Jaramillo stated that urban planning should not be limited only to housing issues: “It is impossible to solve the housing problem without planning employment, transportation, food, energy, and water security.”
According to her, planning also requires a multi-level approach: “Our daily lives depend not only on global, regional, and metropolitan conditions, but also on proximity to people, services, and spaces.”
Jaramillo emphasized that the world is currently going through a period of systemic crisis.
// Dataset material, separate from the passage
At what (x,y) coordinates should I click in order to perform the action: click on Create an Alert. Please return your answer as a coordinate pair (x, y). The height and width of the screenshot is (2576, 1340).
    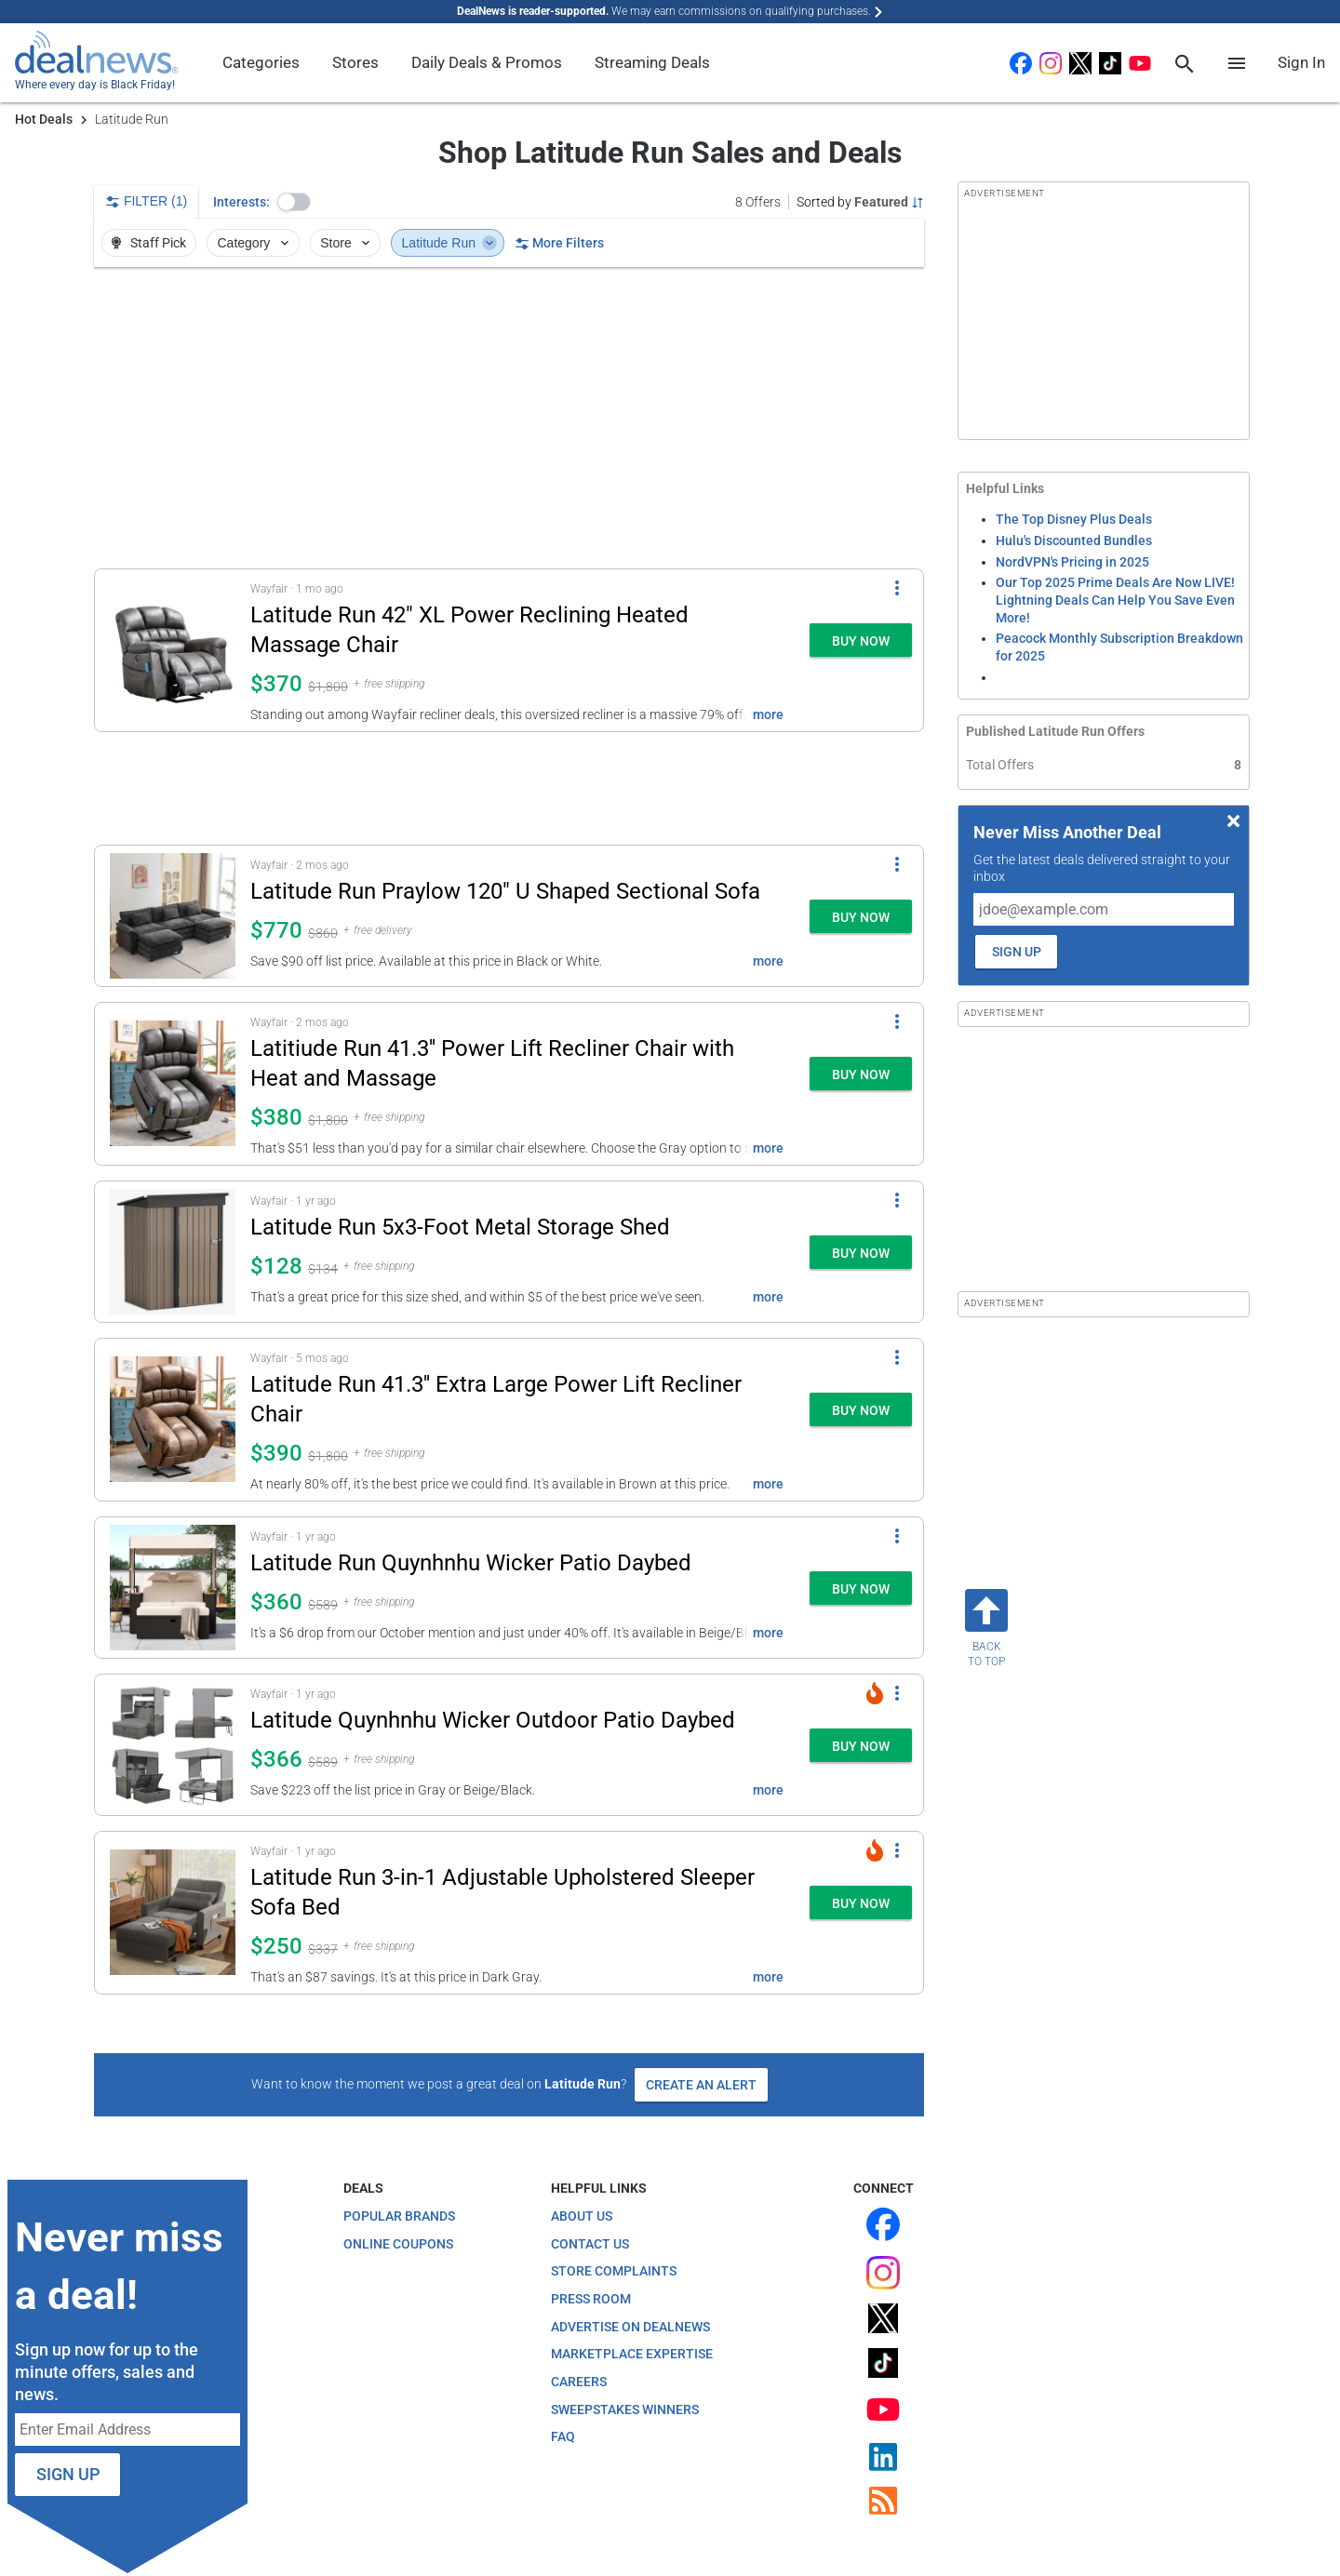     Looking at the image, I should click on (701, 2084).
Touching upon the issue of urban resilience, the expert noted that urbanism often views cities as isolated spaces: “Cities do not produce the water we drink, the food we eat, or the energy we use. Yet urban planning still treats the city as an object confined within borders.”
Maria Mercedes Jaramillo also referred to her experience working in Bogotá: “After serving as Secretary of Planning in Bogotá — one of the world’s most complex, unequal, and climate-vulnerable cities — I know that traditional urban planning alone is not enough to make cities safe and sustainable.”